Costs Introduced by Threads

Single-threaded programs incur neither scheduling nor synchronization overhead, and need not use locks to preserve the consistency of data structures. Scheduling and interthread coordination have performance costs; for threads to offer a performance improvement, the performance benefits of parallelization must outweigh the costs introduced by concurrency.

11.3.1. Context Switching

If the main thread is the only schedulable thread, it will almost never be scheduled out. On the other hand, if there are more runnable threads than CPUs, eventually the OS will preempt one thread so that another can use the CPU. This causes a context switch, which requires saving the execution context of the currently running thread and restoring the execution context of the newly scheduled thread.
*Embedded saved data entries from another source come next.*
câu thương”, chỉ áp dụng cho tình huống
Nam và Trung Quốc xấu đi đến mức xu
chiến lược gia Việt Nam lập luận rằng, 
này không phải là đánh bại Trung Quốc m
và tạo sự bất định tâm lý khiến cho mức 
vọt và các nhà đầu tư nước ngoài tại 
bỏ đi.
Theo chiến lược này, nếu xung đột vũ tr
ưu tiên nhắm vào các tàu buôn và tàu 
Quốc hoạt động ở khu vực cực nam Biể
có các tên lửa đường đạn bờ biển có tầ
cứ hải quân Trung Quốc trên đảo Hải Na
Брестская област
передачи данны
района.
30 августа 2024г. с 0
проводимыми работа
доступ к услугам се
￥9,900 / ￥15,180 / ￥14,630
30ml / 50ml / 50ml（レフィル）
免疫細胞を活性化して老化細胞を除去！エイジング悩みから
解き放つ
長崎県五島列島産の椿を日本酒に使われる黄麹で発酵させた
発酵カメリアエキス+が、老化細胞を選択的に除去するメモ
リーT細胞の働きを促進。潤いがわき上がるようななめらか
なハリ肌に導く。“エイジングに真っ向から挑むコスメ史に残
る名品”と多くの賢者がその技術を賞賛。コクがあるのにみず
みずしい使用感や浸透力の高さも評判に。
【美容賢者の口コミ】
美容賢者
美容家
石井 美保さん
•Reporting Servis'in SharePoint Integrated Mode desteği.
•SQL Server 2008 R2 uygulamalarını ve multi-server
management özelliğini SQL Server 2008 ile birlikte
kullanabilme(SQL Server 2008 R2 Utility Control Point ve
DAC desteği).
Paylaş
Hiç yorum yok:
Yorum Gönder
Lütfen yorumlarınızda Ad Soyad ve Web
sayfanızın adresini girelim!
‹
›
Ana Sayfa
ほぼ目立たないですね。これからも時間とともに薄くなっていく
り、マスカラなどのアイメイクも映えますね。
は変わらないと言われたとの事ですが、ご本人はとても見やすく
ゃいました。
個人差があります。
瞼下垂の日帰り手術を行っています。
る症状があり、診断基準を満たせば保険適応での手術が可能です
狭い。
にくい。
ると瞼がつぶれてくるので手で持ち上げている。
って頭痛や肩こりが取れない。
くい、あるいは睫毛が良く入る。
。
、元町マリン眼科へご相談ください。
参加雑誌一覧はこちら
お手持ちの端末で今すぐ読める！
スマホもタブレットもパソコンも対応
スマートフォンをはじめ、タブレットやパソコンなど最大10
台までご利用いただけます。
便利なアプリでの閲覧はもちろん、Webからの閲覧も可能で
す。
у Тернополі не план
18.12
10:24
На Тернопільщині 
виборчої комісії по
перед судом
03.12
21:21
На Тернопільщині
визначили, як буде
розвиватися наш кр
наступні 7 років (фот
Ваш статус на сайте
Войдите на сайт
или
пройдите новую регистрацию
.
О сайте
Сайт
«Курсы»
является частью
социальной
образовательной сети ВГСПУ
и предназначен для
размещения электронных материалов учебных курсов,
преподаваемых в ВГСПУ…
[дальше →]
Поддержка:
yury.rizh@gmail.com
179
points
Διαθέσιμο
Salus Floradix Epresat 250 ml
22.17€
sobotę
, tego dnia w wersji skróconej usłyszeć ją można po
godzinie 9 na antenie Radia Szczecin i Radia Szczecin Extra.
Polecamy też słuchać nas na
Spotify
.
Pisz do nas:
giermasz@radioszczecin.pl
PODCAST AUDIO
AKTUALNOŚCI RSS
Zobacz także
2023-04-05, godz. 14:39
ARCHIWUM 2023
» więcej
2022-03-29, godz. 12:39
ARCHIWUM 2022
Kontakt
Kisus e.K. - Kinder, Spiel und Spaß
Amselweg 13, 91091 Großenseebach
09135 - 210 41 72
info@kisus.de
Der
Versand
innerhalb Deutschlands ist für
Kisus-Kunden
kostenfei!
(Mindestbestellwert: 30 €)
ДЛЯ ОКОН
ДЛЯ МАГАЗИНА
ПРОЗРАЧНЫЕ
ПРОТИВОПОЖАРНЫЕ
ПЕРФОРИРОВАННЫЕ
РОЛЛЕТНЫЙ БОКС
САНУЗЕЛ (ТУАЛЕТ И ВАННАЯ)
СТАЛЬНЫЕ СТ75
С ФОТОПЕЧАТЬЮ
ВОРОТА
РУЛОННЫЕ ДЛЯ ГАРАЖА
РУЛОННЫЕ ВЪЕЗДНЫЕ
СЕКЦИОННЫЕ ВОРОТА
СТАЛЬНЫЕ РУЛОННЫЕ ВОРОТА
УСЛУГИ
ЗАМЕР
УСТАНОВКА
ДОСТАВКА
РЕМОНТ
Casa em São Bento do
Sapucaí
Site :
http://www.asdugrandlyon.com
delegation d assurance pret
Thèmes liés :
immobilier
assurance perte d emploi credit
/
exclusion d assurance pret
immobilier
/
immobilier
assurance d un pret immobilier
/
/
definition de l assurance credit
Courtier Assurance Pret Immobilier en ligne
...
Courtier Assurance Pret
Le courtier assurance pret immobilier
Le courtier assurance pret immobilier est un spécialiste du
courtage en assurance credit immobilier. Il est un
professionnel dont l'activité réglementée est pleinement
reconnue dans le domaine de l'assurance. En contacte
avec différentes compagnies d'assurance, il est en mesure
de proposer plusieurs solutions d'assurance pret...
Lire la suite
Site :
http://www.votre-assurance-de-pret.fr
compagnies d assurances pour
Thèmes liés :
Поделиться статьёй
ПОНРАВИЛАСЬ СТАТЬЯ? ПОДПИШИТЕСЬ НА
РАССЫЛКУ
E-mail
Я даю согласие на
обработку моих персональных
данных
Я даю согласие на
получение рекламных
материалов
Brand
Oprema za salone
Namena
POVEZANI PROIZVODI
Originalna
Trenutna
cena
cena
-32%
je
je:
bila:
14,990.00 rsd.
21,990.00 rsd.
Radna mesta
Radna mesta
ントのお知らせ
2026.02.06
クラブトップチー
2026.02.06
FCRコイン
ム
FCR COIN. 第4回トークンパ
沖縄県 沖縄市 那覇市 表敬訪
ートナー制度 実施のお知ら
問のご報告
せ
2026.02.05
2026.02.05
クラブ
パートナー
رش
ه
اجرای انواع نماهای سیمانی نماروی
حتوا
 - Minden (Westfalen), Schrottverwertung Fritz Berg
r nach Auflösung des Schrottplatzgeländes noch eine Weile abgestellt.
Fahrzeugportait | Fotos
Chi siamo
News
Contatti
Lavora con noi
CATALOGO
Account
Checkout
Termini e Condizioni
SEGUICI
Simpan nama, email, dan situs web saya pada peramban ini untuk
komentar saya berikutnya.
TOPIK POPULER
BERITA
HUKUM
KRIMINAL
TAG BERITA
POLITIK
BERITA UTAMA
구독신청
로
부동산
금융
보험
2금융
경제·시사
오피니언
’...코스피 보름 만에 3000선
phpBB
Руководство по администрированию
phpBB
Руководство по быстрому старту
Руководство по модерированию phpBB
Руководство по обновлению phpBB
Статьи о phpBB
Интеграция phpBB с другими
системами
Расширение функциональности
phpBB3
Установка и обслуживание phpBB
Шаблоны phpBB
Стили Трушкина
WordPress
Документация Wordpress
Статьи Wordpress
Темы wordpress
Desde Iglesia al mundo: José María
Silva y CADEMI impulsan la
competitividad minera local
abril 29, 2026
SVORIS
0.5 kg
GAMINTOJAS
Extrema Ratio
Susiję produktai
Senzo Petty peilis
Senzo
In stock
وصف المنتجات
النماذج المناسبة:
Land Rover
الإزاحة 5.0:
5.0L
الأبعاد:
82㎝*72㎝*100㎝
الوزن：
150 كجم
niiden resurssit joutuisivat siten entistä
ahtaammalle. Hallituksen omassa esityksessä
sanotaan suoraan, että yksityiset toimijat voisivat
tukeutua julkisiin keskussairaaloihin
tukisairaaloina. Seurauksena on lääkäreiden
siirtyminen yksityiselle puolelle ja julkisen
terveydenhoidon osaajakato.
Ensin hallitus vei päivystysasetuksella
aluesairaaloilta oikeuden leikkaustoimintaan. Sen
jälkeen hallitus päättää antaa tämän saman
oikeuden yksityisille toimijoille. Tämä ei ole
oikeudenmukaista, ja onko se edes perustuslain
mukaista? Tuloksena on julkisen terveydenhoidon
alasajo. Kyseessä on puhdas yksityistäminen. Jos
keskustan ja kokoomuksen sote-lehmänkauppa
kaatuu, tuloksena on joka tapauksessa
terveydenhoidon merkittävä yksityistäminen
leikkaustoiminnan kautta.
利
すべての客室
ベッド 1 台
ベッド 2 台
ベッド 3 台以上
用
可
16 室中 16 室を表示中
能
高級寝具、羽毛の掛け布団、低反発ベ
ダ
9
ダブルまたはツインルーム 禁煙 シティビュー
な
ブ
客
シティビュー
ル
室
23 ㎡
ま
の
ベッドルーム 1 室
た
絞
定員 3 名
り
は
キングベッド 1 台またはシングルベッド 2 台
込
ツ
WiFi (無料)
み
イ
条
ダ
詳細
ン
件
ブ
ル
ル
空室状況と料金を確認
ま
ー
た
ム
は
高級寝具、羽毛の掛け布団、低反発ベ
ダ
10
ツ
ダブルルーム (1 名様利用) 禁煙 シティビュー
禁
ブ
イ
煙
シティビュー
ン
Context switches are not free; thread scheduling requires manipulating shared data structures in the OS and JVM. The OS and JVMuse the same CPUs your program does; more CPU time spent in JVM and OS code means less is available for your program. But OS and JVM activity is not the only cost of context switches. When a new thread is switched in, the data it needs is unlikely to be in the local processor cache, so a context switch causes a flurry of cache misses, and thus threads run a little more slowly when they are first scheduled. This is one of the reasons that schedulers give each runnable thread a certain minimum time quantum even when many other threads are waiting: it amortizes the cost of the context switch and its consequences over more uninterrupted execution time, improving overall throughput (at some cost to responsiveness).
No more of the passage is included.